File "/usr/local/lib/python3.8/dist-packages/numpy/linalg/linalg.py", line 88, in _raise_linalgerror_singular
    raise LinAlgError("Singular matrix")
numpy.linalg.LinAlgError: Singular matrix
sevagh commented 1 year ago

I just had a clue; since I know I use auraloss.SISDRLoss() (Scale-Invariant SDR loss, https://github.com/csteinmetz1/auraloss) with success in my neural network, I tried your si_sdr_loss function, where I don't get the same error

So my waveforms are a problem for the Scale-Variant (or default) bss metrics, but succeed with scale invariant sdr.

On the other hand, si_bss is still a problem.

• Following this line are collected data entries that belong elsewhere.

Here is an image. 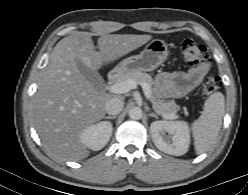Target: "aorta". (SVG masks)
Returning a JSON list of instances; mask_svg holds the SVG:
<instances>
[{
    "mask_svg": "<svg viewBox=\"0 0 248 195\" xmlns=\"http://www.w3.org/2000/svg\"><path fill=\"white\" fill-rule=\"evenodd\" d=\"M128 115L133 120H139L142 118V109L140 107H132Z\"/></svg>",
    "mask_w": 248,
    "mask_h": 195,
    "instance_id": "1",
    "label": "aorta"
}]
</instances>
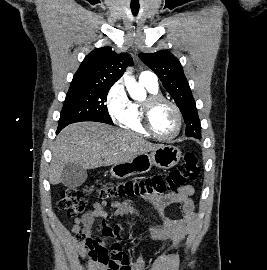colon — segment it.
Listing matches in <instances>:
<instances>
[{
	"label": "colon",
	"mask_w": 267,
	"mask_h": 270,
	"mask_svg": "<svg viewBox=\"0 0 267 270\" xmlns=\"http://www.w3.org/2000/svg\"><path fill=\"white\" fill-rule=\"evenodd\" d=\"M199 173L197 156L194 153H186L179 166L171 171L166 178L155 176L144 180L106 186L69 187L62 191L58 205L68 216H75L83 213L87 199L91 194L102 198L162 194L177 191L187 186L188 182L196 181ZM77 239L91 260L108 266L109 270L128 269L127 257L121 255L118 259L110 258L100 238L94 237L91 233L79 232Z\"/></svg>",
	"instance_id": "1"
}]
</instances>
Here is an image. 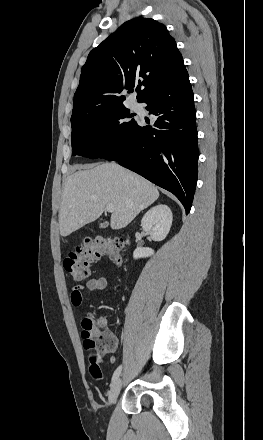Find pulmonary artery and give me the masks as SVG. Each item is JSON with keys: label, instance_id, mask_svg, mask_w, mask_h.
<instances>
[{"label": "pulmonary artery", "instance_id": "pulmonary-artery-1", "mask_svg": "<svg viewBox=\"0 0 263 440\" xmlns=\"http://www.w3.org/2000/svg\"><path fill=\"white\" fill-rule=\"evenodd\" d=\"M131 106H132V108L135 109V110L140 109L139 104H138L137 102H135V101L131 103Z\"/></svg>", "mask_w": 263, "mask_h": 440}]
</instances>
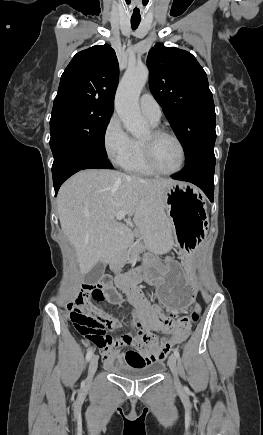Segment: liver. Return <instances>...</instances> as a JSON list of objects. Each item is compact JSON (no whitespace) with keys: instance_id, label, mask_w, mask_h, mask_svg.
I'll return each instance as SVG.
<instances>
[{"instance_id":"obj_1","label":"liver","mask_w":263,"mask_h":435,"mask_svg":"<svg viewBox=\"0 0 263 435\" xmlns=\"http://www.w3.org/2000/svg\"><path fill=\"white\" fill-rule=\"evenodd\" d=\"M173 179H146L112 170H83L60 188L57 208L61 228L74 246L81 274L99 261L115 262L132 243L133 234L117 221L121 211L133 221L155 254L168 253L173 230L165 213L164 191Z\"/></svg>"}]
</instances>
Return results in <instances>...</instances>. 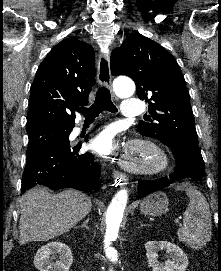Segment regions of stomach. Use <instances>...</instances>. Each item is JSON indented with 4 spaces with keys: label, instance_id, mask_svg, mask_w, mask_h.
Returning a JSON list of instances; mask_svg holds the SVG:
<instances>
[{
    "label": "stomach",
    "instance_id": "stomach-1",
    "mask_svg": "<svg viewBox=\"0 0 221 271\" xmlns=\"http://www.w3.org/2000/svg\"><path fill=\"white\" fill-rule=\"evenodd\" d=\"M169 199L164 191H155L144 197L140 203V209L145 215H162L169 211Z\"/></svg>",
    "mask_w": 221,
    "mask_h": 271
}]
</instances>
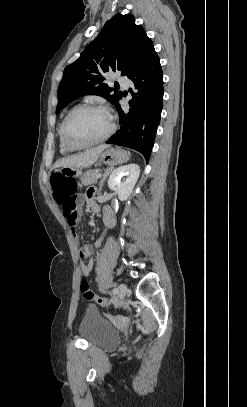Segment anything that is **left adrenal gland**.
<instances>
[{"label": "left adrenal gland", "mask_w": 247, "mask_h": 407, "mask_svg": "<svg viewBox=\"0 0 247 407\" xmlns=\"http://www.w3.org/2000/svg\"><path fill=\"white\" fill-rule=\"evenodd\" d=\"M111 171H112V168H108V169L105 170V172H104V174H103V176H102V178L100 180V183H99L98 193L101 192V190L103 188L104 181L106 180L107 176L110 174Z\"/></svg>", "instance_id": "1"}]
</instances>
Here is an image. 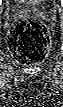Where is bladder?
I'll list each match as a JSON object with an SVG mask.
<instances>
[{"mask_svg":"<svg viewBox=\"0 0 63 107\" xmlns=\"http://www.w3.org/2000/svg\"><path fill=\"white\" fill-rule=\"evenodd\" d=\"M18 4H39L42 0H14Z\"/></svg>","mask_w":63,"mask_h":107,"instance_id":"bladder-1","label":"bladder"}]
</instances>
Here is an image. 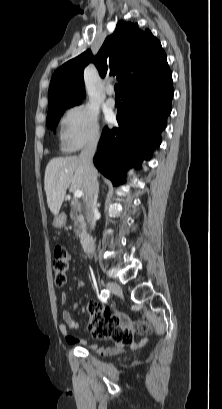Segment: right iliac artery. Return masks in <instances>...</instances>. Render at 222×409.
Masks as SVG:
<instances>
[{
  "label": "right iliac artery",
  "mask_w": 222,
  "mask_h": 409,
  "mask_svg": "<svg viewBox=\"0 0 222 409\" xmlns=\"http://www.w3.org/2000/svg\"><path fill=\"white\" fill-rule=\"evenodd\" d=\"M109 295H110L109 291L104 289L100 293V298L101 300H107L109 298Z\"/></svg>",
  "instance_id": "1"
}]
</instances>
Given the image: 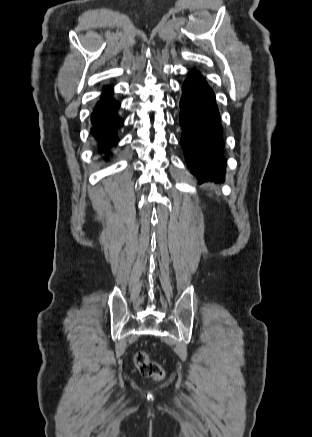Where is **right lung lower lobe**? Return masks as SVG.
Instances as JSON below:
<instances>
[{
    "instance_id": "1",
    "label": "right lung lower lobe",
    "mask_w": 312,
    "mask_h": 437,
    "mask_svg": "<svg viewBox=\"0 0 312 437\" xmlns=\"http://www.w3.org/2000/svg\"><path fill=\"white\" fill-rule=\"evenodd\" d=\"M112 91L109 86L103 88L101 99L92 114L91 132L99 142L101 152H107L117 143L116 131L123 124V120L117 114L120 104L110 96Z\"/></svg>"
}]
</instances>
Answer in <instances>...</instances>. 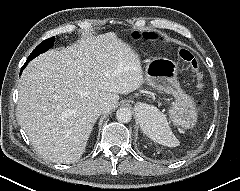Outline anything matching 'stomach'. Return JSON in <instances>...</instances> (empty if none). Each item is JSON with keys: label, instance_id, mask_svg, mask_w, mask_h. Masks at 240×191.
Segmentation results:
<instances>
[{"label": "stomach", "instance_id": "1", "mask_svg": "<svg viewBox=\"0 0 240 191\" xmlns=\"http://www.w3.org/2000/svg\"><path fill=\"white\" fill-rule=\"evenodd\" d=\"M177 71V65L172 60L154 58L145 67L144 81L149 86L174 96L175 102L169 109L170 117L176 125L189 129L197 121L196 105L194 99L182 90ZM145 109L140 107L139 113Z\"/></svg>", "mask_w": 240, "mask_h": 191}]
</instances>
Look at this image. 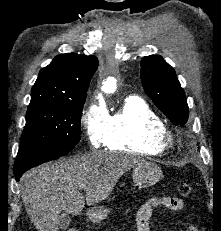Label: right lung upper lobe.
<instances>
[{
    "label": "right lung upper lobe",
    "mask_w": 221,
    "mask_h": 231,
    "mask_svg": "<svg viewBox=\"0 0 221 231\" xmlns=\"http://www.w3.org/2000/svg\"><path fill=\"white\" fill-rule=\"evenodd\" d=\"M98 67L95 56L67 53L41 69L31 90L29 105L86 99L90 80Z\"/></svg>",
    "instance_id": "obj_1"
}]
</instances>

fakufaku commented 1 year ago

Hi, thanks for reporting. The SIR requires computation of the inverse of the covariance matrix. From the limited output your provide, it looks like there is very high correlation between the two reference signals. If that is the case, then their covariance matrix will be close to rank deficient and the system cannot be stably inverted. This is a limitation of the SIR metric itself, which is not well defined in this case. Nevertheless, when accuracy of the metric is not of utmost importance and you only want to ensure non-failure (e.g., while training a neural network), you can use the load_diag parameter which will add a small diagonal loading to the covariance matrix to stabilize inversion.

sevagh commented 1 year ago

Thanks for the suggestion, if I use a large enough value e.g. load_diag=1e-5, I get past this issue.

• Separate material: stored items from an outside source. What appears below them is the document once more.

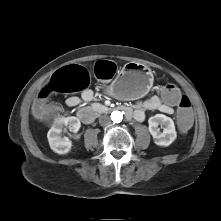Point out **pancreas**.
<instances>
[{
  "label": "pancreas",
  "instance_id": "cf45deb5",
  "mask_svg": "<svg viewBox=\"0 0 221 221\" xmlns=\"http://www.w3.org/2000/svg\"><path fill=\"white\" fill-rule=\"evenodd\" d=\"M91 107H92V109H93L94 111H97V112H101V111H103L104 109H106V107H105L104 105H101V104H99V103H93V104L91 105Z\"/></svg>",
  "mask_w": 221,
  "mask_h": 221
}]
</instances>
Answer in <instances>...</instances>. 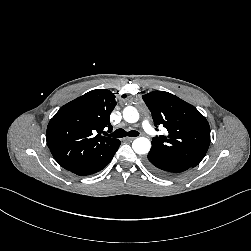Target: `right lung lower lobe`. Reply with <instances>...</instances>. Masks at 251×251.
<instances>
[{
  "label": "right lung lower lobe",
  "mask_w": 251,
  "mask_h": 251,
  "mask_svg": "<svg viewBox=\"0 0 251 251\" xmlns=\"http://www.w3.org/2000/svg\"><path fill=\"white\" fill-rule=\"evenodd\" d=\"M119 146H120V141L119 143L115 145V147L108 154L101 157V159H99L95 163L77 168L75 170H72L71 172L80 176H85V175L94 174L102 170L112 160Z\"/></svg>",
  "instance_id": "1"
}]
</instances>
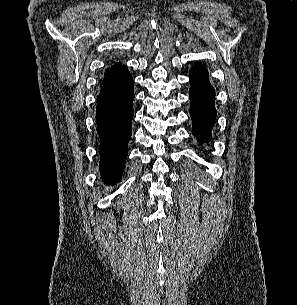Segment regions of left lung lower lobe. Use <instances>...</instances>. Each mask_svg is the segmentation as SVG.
<instances>
[{
	"label": "left lung lower lobe",
	"instance_id": "left-lung-lower-lobe-1",
	"mask_svg": "<svg viewBox=\"0 0 297 305\" xmlns=\"http://www.w3.org/2000/svg\"><path fill=\"white\" fill-rule=\"evenodd\" d=\"M207 69L197 63L190 69V115L192 132L200 143L211 139L216 119L215 91L208 79Z\"/></svg>",
	"mask_w": 297,
	"mask_h": 305
}]
</instances>
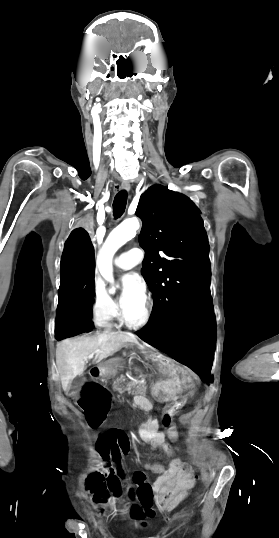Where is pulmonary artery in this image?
<instances>
[{
  "instance_id": "pulmonary-artery-1",
  "label": "pulmonary artery",
  "mask_w": 279,
  "mask_h": 538,
  "mask_svg": "<svg viewBox=\"0 0 279 538\" xmlns=\"http://www.w3.org/2000/svg\"><path fill=\"white\" fill-rule=\"evenodd\" d=\"M130 252H124L122 254H119L114 259V265L122 270H129L133 268L137 260H132L130 257Z\"/></svg>"
}]
</instances>
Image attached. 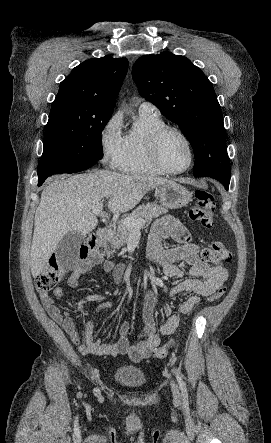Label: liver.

Indeed, basically in the early iterations of my neural network, there is very little "demixing" and the output is the same as the input until some demixing is learned.

Next, I run into the cost matrix having NaNs, +inf/-inf later on in the Hungarian method. I think maybe using the full BSS metrics (SDR, SIR, SAR) as the training loss is not going to be a great idea.

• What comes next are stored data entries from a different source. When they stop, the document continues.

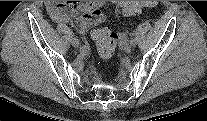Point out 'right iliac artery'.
<instances>
[{
  "instance_id": "right-iliac-artery-1",
  "label": "right iliac artery",
  "mask_w": 207,
  "mask_h": 121,
  "mask_svg": "<svg viewBox=\"0 0 207 121\" xmlns=\"http://www.w3.org/2000/svg\"><path fill=\"white\" fill-rule=\"evenodd\" d=\"M88 49V44L86 43L83 47H82V51H86Z\"/></svg>"
}]
</instances>
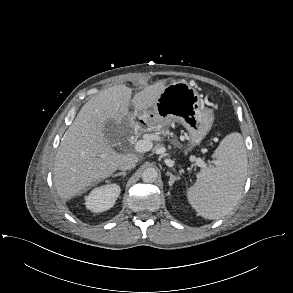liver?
I'll use <instances>...</instances> for the list:
<instances>
[{
    "label": "liver",
    "instance_id": "1",
    "mask_svg": "<svg viewBox=\"0 0 293 293\" xmlns=\"http://www.w3.org/2000/svg\"><path fill=\"white\" fill-rule=\"evenodd\" d=\"M165 83L149 85L133 98L131 88L115 85L84 104L62 137L55 158L53 181L61 199L70 200L92 184L111 176L127 155L138 161L135 154H120L111 147L104 132L105 123L113 120L121 126L130 103L134 115L153 107Z\"/></svg>",
    "mask_w": 293,
    "mask_h": 293
}]
</instances>
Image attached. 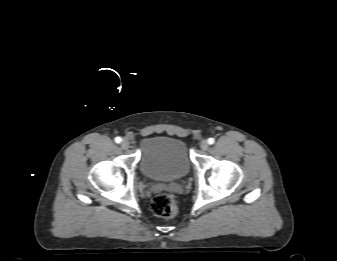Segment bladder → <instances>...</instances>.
I'll return each instance as SVG.
<instances>
[{
    "instance_id": "1",
    "label": "bladder",
    "mask_w": 337,
    "mask_h": 261,
    "mask_svg": "<svg viewBox=\"0 0 337 261\" xmlns=\"http://www.w3.org/2000/svg\"><path fill=\"white\" fill-rule=\"evenodd\" d=\"M140 168L154 181L172 182L184 178L190 170L186 145L169 136H150L141 141Z\"/></svg>"
}]
</instances>
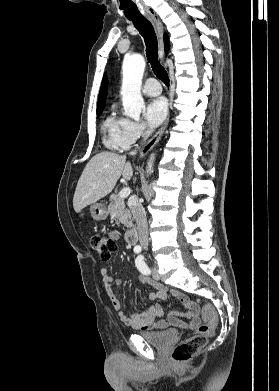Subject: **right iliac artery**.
Segmentation results:
<instances>
[{"label":"right iliac artery","mask_w":279,"mask_h":391,"mask_svg":"<svg viewBox=\"0 0 279 391\" xmlns=\"http://www.w3.org/2000/svg\"><path fill=\"white\" fill-rule=\"evenodd\" d=\"M134 252L135 253H140L141 252V248L140 247H135L134 248Z\"/></svg>","instance_id":"82829eb1"}]
</instances>
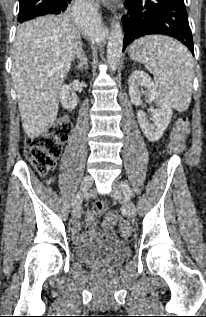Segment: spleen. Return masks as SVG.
<instances>
[{"instance_id": "obj_1", "label": "spleen", "mask_w": 206, "mask_h": 317, "mask_svg": "<svg viewBox=\"0 0 206 317\" xmlns=\"http://www.w3.org/2000/svg\"><path fill=\"white\" fill-rule=\"evenodd\" d=\"M129 56L154 75V84L170 107L178 111L189 107L193 58L184 45L166 36L151 35L134 41Z\"/></svg>"}]
</instances>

Maybe I'll use SDR for training loss, and SDR/SIR/SAR for validation loss.

fakufaku commented 1 year ago

Ok, that's good.

I can believe that the output of the networks may be very close to each other in the beginning. However, the problem arises when the targets are the same or close to each other. You may want to check that you give the target/pred in the correct order to the loss. Note that the order is reversed between the loss functions of pytorch (pred, target) and the bss_eval metrics (target, pred). In your example above, the waveform used is the same for pred in target.

For the NaN, there is another workaround implemented. You can set clamp_db=30 (for example) and the output will be clipped in [-30 dB, 30 dB]. This should solve the problems you are having with the Hungarian method.